Often times you may completely run away from it. In many cases you may actually try to do the opposite of it. Sometimes you do tap into to it, like when you compose a piece of music, but outside of this you may often forget about it.
Astonishingly, it’s been right in front of you all along. This incredible source of musical improvement is you.
Did you know that the music you create has the most potential in your jazz playing?
When you improvise, the music that emerges from the depths of your imagination and comes to life through your instrument, is unique to you. It’s natural. Even if you are trying to force out a particular idea, the way you deliver it is one of a kind.
I don’t say this to make you feel special. I say this because you have something musically valuable to say, whether you believe it or not. There is something in your playing, no matter what level you are at, that has enormous amounts of potential. Why does it have potential? Because it’s coming from you, not someone else. It’s personal.
This is why you shouldn’t think too hard when you play. Thinking is for the practice room, so you can educate yourself and become proficient. But when it’s time to play music, you have to try to forget everything. The harder you think about it, or try to force the music out, the less your true natural potential can reveal itself.

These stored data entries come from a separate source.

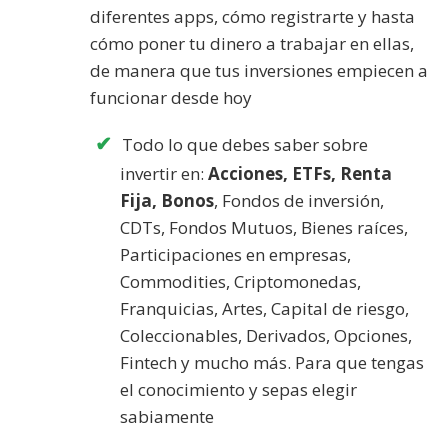
diferentes apps, cómo registrarte y hasta
cómo poner tu dinero a trabajar en ellas,
de manera que tus inversiones empiecen a
funcionar desde hoy
Todo lo que debes saber sobre
invertir en:
Acciones, ETFs, Renta
Fija, Bonos
, Fondos de inversión,
CDTs, Fondos Mutuos, Bienes raíces,
Participaciones en empresas,
Commodities, Criptomonedas,
Franquicias, Artes, Capital de riesgo,
Coleccionables, Derivados, Opciones,
Fintech y mucho más. Para que tengas
el conocimiento y sepas elegir
sabiamente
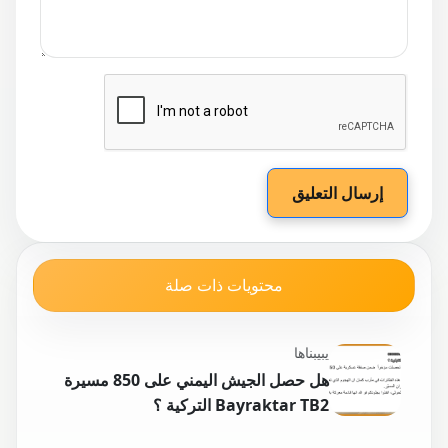
إرسال التعليق
محتويات ذات صلة
يبيبناها
هل حصل الجيش اليمني على 850 مسيرة
Bayraktar TB2 التركية ؟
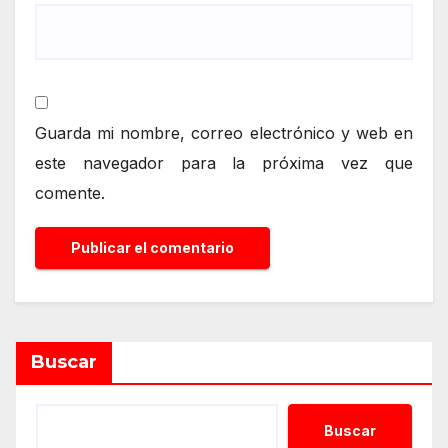
Guarda mi nombre, correo electrónico y web en
este navegador para la próxima vez que
comente.
Buscar
Buscar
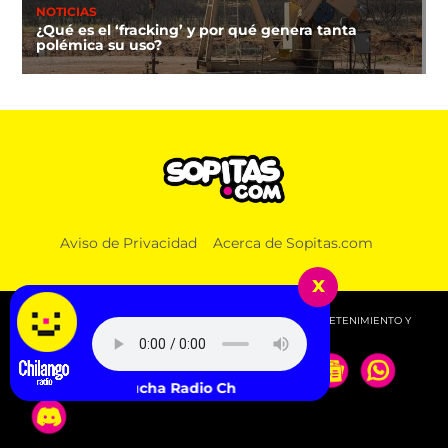
NOTICIAS
¿Qué es el ‘fracking’ y por qué genera tanta
polémica su uso?
Aviso de Privacidad
Acerca de Sopitas.com
x
© 2026 SOPITAS.COM - MÚSICA, NOTICIAS, DEPORTES, ENTRETENIMIENTO Y
MÁS!.
Escucha Radio Chilango -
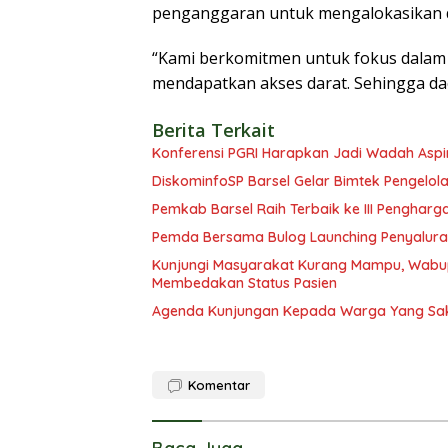
penganggaran untuk mengalokasikan d
“Kami berkomitmen untuk fokus dalam
mendapatkan akses darat. Sehingga daera
Berita Terkait
Konferensi PGRI Harapkan Jadi Wadah Aspir
DiskominfoSP Barsel Gelar Bimtek Pengelol
Pemkab Barsel Raih Terbaik ke III Penghar
Pemda Bersama Bulog Launching Penyalur
Kunjungi Masyarakat Kurang Mampu, Wabup
Membedakan Status Pasien
Agenda Kunjungan Kepada Warga Yang Saki
Komentar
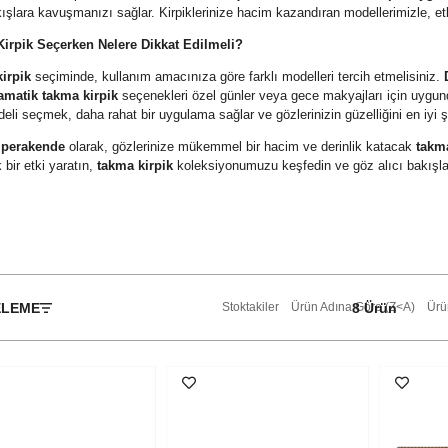
kışlara kavuşmanızı sağlar. Kirpiklerinize hacim kazandıran modellerimizle, etki
irpik Seçerken Nelere Dikkat Edilmeli?
irpik
seçiminde, kullanım amacınıza göre farklı modelleri tercih etmelisiniz.
amatik takma kirpik
seçenekleri özel günler veya gece makyajları için uygund
eli seçmek, daha rahat bir uygulama sağlar ve gözlerinizin güzelliğini en iyi ş
i perakende
olarak, gözlerinize mükemmel bir hacim ve derinlik katacak
takma
 bir etki yaratın,
takma kirpik
koleksiyonumuzu keşfedin ve göz alıcı bakışlar
ELEME
8 Ürün
Stoktakiler
Ürün Adına Göre (Z<A)
Ürü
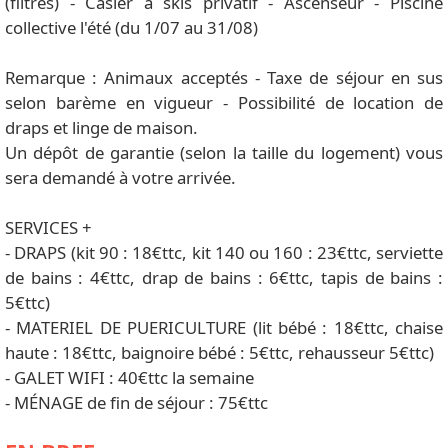
(filtres) - Casier à skis privatif - Ascenseur - Piscine
collective l'été (du 1/07 au 31/08)
Remarque : Animaux acceptés - Taxe de séjour en sus
selon barème en vigueur - Possibilité de location de
draps et linge de maison.
Un dépôt de garantie (selon la taille du logement) vous
sera demandé à votre arrivée.
SERVICES +
- DRAPS (kit 90 : 18€ttc, kit 140 ou 160 : 23€ttc, serviette
de bains : 4€ttc, drap de bains : 6€ttc, tapis de bains :
5€ttc)
- MATERIEL DE PUERICULTURE (lit bébé : 18€ttc, chaise
haute : 18€ttc, baignoire bébé : 5€ttc, rehausseur 5€ttc)
- GALET WIFI : 40€ttc la semaine
- MÉNAGE de fin de séjour : 75€ttc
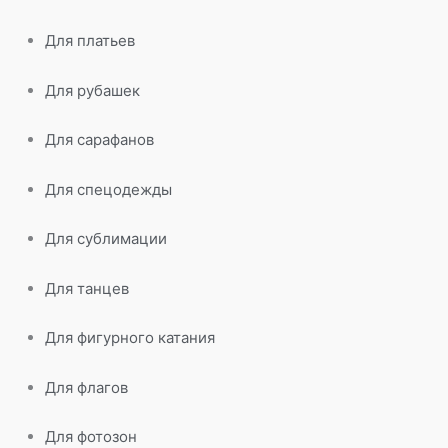
Для платьев
Для рубашек
Для сарафанов
Для спецодежды
Для сублимации
Для танцев
Для фигурного катания
Для флагов
Для фотозон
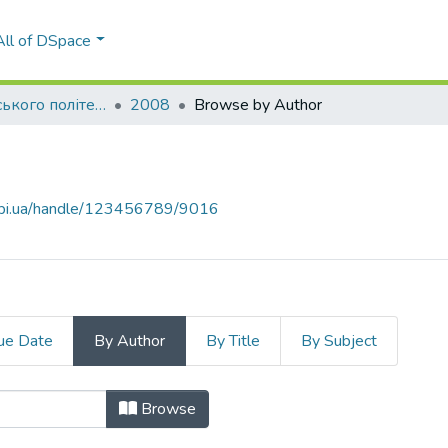
All of DSpace
Вісник Київського політехнічного інституту. Серія Приладобудування
2008
Browse by Author
.kpi.ua/handle/123456789/9016
ue Date
By Author
By Title
By Subject
Agalidi, Yu."
Browse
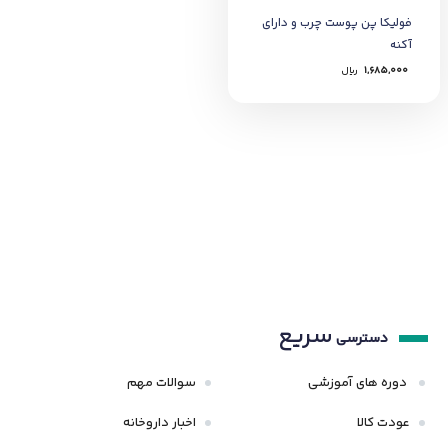
فولیکا پن پوست چرب و دارای
آکنه
1,685,000
﷼
سریع
دسترسی
دوره های آموزشی
سوالات مهم
عودت کالا
اخبار داروخانه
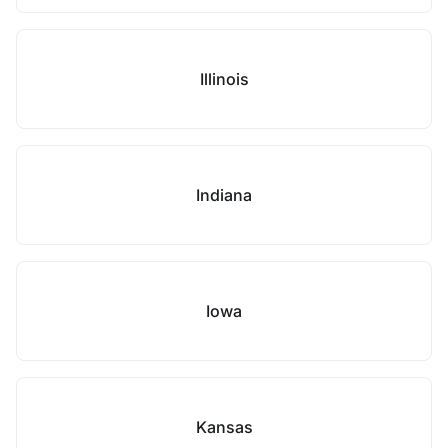
Illinois
Indiana
Iowa
Kansas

This is what you need to do: record yourself. Do it often, and listen back without being critical of the contents. As soon as you hear something you like, something that made you smile, or something that may have even surprised you, stop the recording. Ask yourself: What was that? And then realize that you have found something in your playing that you find remarkable.
Then figure out what exactly it was. Maybe it was a particular line over a chord progression, or maybe it was the way you phrased something. Whatever it is, start working on it and developing it. If it’s a lick, start practicing it in all 12 keys. Internalize it. Listen to it over and over again so you can soak it up. This material is some of the most valuable stuff you can get your hands on. This is the crème de la crème.